About this task
"Wrap output in <instances>...</instances>. Highlight" appears in one line of the records below. Output that line and each one after it, exactly, through the last line.

** Extracted records follows **

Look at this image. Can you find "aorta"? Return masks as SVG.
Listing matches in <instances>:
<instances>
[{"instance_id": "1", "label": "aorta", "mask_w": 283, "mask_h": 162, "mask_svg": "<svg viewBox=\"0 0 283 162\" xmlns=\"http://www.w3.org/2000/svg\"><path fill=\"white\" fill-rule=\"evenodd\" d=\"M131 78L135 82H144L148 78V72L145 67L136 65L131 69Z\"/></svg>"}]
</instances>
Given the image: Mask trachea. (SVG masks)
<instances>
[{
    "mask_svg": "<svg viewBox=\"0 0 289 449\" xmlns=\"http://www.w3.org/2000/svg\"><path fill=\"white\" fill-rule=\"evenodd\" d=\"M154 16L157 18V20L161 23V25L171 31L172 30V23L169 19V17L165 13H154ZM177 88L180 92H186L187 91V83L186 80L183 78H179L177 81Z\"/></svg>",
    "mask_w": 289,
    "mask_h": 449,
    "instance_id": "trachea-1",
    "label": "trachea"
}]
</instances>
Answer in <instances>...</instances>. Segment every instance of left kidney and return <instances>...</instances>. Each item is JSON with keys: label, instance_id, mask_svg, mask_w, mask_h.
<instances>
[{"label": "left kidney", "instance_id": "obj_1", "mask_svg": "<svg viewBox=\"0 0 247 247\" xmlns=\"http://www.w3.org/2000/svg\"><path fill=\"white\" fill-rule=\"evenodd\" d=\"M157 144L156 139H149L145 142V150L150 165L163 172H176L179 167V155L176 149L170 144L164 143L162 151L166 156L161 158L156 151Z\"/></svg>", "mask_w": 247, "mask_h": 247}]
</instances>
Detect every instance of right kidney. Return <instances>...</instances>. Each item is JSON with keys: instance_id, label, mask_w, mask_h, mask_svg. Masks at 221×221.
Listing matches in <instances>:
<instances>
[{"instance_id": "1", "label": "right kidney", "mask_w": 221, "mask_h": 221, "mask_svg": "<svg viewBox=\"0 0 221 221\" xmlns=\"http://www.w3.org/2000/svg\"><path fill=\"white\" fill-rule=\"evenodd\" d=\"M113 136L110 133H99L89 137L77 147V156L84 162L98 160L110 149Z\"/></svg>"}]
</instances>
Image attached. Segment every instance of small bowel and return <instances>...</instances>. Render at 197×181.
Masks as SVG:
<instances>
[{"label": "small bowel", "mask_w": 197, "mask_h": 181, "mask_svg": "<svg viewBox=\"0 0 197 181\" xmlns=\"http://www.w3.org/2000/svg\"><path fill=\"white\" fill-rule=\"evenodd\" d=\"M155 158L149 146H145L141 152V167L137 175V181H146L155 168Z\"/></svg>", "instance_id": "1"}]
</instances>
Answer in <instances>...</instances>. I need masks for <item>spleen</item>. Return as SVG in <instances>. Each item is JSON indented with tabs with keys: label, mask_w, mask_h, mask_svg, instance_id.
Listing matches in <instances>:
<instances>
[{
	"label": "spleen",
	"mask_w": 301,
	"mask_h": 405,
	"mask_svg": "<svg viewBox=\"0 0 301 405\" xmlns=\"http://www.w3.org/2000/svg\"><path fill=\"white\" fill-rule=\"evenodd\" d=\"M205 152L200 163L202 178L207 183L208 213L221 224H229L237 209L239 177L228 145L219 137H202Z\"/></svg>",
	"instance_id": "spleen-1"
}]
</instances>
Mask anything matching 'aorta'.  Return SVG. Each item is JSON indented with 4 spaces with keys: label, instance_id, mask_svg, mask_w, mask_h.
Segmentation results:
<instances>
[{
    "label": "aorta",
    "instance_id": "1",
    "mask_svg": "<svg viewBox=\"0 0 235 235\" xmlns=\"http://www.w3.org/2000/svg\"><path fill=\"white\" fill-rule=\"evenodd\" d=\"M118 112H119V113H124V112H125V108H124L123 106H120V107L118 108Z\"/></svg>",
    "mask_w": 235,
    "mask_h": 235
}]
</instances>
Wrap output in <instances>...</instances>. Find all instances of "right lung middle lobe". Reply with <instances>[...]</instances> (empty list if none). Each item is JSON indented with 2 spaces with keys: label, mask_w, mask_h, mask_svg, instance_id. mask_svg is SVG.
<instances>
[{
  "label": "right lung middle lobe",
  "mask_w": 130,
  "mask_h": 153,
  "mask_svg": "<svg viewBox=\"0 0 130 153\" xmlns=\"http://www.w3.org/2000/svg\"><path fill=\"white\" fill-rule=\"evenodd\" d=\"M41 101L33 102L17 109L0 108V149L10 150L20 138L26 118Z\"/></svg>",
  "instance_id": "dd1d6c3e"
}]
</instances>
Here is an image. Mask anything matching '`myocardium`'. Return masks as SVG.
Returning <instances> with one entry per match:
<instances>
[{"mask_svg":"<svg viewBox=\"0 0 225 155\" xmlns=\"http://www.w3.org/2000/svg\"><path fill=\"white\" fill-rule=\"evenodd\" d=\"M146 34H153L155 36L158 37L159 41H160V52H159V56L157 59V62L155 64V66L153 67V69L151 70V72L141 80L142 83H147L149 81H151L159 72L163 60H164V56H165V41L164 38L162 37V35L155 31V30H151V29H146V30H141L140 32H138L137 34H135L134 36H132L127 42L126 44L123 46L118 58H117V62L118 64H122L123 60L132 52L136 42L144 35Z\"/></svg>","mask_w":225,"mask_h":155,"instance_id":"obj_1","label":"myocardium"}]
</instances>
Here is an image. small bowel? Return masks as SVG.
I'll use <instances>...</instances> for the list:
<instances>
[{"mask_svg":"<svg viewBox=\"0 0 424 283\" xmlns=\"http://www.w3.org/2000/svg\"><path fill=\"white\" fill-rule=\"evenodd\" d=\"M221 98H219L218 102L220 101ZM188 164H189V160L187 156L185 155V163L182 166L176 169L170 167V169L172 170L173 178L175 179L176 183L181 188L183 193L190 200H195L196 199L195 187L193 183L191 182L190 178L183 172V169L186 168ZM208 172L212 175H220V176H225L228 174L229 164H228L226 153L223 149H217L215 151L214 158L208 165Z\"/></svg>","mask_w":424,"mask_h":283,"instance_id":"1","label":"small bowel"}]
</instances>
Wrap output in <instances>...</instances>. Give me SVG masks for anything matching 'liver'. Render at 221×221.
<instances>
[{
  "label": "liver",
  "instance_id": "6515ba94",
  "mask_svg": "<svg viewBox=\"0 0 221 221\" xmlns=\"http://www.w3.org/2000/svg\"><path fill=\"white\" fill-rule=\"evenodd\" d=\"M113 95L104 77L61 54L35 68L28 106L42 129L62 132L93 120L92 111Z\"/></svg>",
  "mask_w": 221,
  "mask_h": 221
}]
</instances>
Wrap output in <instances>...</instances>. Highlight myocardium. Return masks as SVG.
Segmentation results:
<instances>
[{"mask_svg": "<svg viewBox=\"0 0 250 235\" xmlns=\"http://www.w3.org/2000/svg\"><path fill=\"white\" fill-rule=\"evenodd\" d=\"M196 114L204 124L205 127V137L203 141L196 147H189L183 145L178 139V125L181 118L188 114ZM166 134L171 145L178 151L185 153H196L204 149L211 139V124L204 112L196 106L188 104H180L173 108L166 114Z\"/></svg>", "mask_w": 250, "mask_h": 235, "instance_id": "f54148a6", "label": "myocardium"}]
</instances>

** End of Extracted records **

Response to the exercise
Wrap output in <instances>...</instances>. Highlight myocardium. Return masks as SVG.
Segmentation results:
<instances>
[{"mask_svg": "<svg viewBox=\"0 0 250 235\" xmlns=\"http://www.w3.org/2000/svg\"><path fill=\"white\" fill-rule=\"evenodd\" d=\"M196 114L204 124L205 127V137L203 141L196 147H189L183 145L178 139V125L181 118L188 114ZM166 134L171 145L178 151L185 153H196L204 149L211 139V124L204 112L196 106L188 104H180L173 108L166 114Z\"/></svg>", "mask_w": 250, "mask_h": 235, "instance_id": "f54148a6", "label": "myocardium"}]
</instances>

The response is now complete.